Again, is this in scope for CT? This issue exists in today’s infrastructure just as much (c.f. when people removed DigiNotar from trust lists).
>  
>  
>  
> Absent a protocol (a so-called “gossip” protocol) that enables Monitors to verify that data from logs are consistent, CT does not provide protection against logs that may conspire with, or be victims of, attackers effecting certificate mis-issuance. Even when a gossip protocol is deployed, it is necessary to describe how the CT system will deal with a mis-behaving or compromised log. For example, will there be a mechanism to alert all TLS clients to reject SCTs issued by such a log.

I believe this is the same question as at (*): who controls the list of trusted logs? One assumes that anybody doing so (e.g. Chrome) would also run a Monitor, and thus detect misissuances and remove said logs from their list the same way they would have removed DigiNotar.

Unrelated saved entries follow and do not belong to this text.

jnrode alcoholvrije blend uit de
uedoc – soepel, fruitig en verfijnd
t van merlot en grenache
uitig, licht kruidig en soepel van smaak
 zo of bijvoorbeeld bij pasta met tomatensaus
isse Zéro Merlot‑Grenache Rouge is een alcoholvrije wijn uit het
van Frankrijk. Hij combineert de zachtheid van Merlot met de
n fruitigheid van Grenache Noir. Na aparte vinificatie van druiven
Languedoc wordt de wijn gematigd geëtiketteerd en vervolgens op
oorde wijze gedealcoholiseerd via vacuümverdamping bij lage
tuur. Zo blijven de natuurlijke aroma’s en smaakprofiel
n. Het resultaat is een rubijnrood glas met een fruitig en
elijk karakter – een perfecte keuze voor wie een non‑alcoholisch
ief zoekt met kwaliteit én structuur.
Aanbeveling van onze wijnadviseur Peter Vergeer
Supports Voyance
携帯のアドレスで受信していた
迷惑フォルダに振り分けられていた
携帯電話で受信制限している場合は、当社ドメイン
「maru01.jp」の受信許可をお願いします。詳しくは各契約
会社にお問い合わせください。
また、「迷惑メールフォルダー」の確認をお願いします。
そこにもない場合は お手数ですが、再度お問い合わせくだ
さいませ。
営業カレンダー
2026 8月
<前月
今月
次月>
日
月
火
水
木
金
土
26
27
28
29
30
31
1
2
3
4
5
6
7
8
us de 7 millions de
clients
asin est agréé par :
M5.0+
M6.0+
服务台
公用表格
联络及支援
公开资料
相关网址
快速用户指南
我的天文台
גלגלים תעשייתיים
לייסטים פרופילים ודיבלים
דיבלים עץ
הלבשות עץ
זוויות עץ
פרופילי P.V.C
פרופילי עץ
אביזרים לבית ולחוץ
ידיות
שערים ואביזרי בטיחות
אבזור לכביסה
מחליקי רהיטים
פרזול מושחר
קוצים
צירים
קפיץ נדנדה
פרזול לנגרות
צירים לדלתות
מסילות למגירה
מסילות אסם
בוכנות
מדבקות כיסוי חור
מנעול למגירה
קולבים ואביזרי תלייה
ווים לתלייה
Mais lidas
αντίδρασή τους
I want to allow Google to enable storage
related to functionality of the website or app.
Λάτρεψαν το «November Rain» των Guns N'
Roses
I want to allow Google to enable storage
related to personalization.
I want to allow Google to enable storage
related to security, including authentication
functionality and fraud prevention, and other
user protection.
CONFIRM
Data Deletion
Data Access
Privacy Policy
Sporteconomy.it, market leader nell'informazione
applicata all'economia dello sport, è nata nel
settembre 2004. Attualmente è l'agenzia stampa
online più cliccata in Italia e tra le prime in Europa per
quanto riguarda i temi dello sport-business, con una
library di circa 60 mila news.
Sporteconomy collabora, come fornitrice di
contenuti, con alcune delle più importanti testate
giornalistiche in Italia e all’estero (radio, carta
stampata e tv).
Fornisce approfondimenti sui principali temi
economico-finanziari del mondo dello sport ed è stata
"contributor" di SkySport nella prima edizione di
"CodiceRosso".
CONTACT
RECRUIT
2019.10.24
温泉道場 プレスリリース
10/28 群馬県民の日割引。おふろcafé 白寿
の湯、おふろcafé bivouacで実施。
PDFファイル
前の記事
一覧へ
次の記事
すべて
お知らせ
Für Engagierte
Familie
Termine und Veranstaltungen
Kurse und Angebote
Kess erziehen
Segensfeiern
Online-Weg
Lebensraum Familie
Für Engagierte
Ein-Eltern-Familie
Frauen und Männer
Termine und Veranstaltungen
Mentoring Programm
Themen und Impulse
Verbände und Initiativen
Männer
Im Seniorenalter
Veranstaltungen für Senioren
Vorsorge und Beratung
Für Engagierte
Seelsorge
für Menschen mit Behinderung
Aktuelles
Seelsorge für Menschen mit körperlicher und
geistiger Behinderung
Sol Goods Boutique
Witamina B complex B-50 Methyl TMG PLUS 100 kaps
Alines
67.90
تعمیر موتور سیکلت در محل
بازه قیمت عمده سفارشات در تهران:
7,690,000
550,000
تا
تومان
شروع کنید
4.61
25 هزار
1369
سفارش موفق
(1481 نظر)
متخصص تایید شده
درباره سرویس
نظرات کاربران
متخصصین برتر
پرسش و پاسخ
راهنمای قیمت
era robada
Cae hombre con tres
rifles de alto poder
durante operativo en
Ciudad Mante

I think a section specifying the actions of TLS clients should answer a lot of these questions. Such a section would say in part that clients must keep lists of CAs and log servers, maintained either by themselves or by a trusted third party, and that the signatures on the cert and the SCT should be from entities in the respective lists. Whoever maintains the list undertakes to remove both bad CAs and bad log servers if they are detected.
>  
> Monitors also play a critical role in detecting certificate mis-issuance, for Subjects that have requested monitoring of their certificates. Thus Monitors represent another target for adversaries who wish to effect certificate mis-issuance. If a Monitor is compromised by, or is complicit with, an attacker, it will fail to alert a Subject to a mis-issued certificate targeting the Subject. This raises the question of whether a Subject needs to request certificate monitoring from multiple sources to guard against such failures.

Subjects must choose a trusted Monitor because the Monitor is by definition the thing that watches the logs; they can do this themselves or they can delegate to a third party, in which case they rely on that party not to be compromised. This doesn’t seem particular to CT: if I install a burglar alarm either I have to monitor it, or I have to pay someone else to monitor it and trust them to respond if it goes off, or I have to accept that the alarm might be ignored.